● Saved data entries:
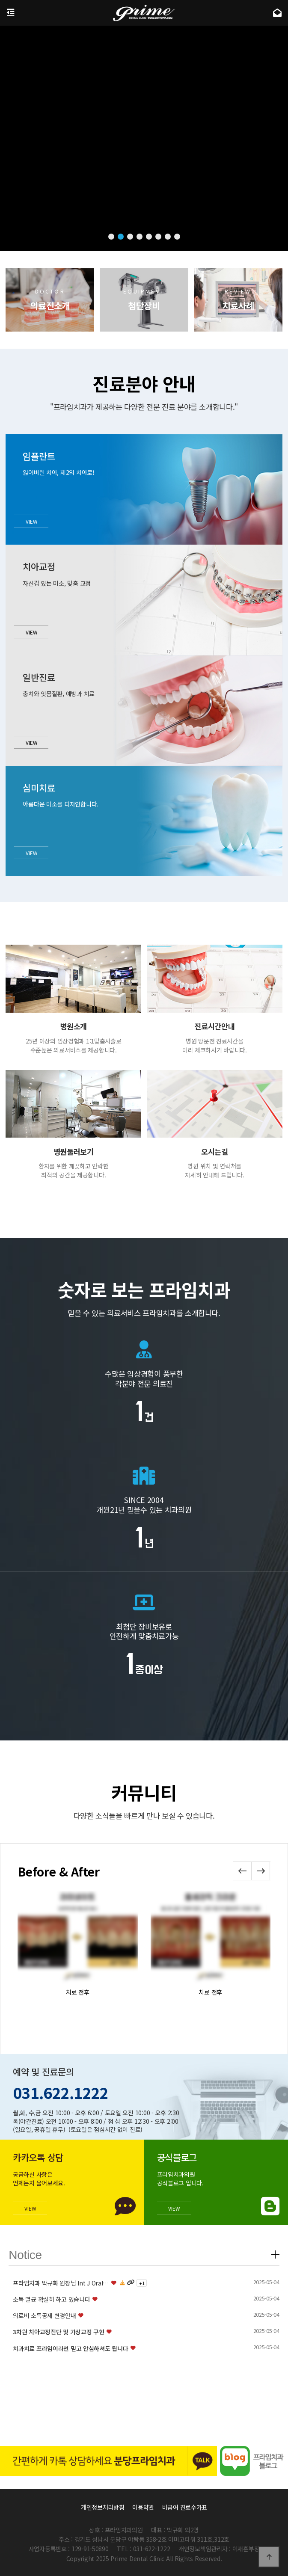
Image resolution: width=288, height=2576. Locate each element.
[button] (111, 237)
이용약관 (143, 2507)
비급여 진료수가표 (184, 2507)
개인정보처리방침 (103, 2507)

● Exercise: Write the entries above out in full, exactly, with no images.

● Your response:
Image resolution: width=288, height=2576. Locate each element.
[button] (111, 237)
이용약관 (143, 2507)
비급여 진료수가표 (184, 2507)
개인정보처리방침 (103, 2507)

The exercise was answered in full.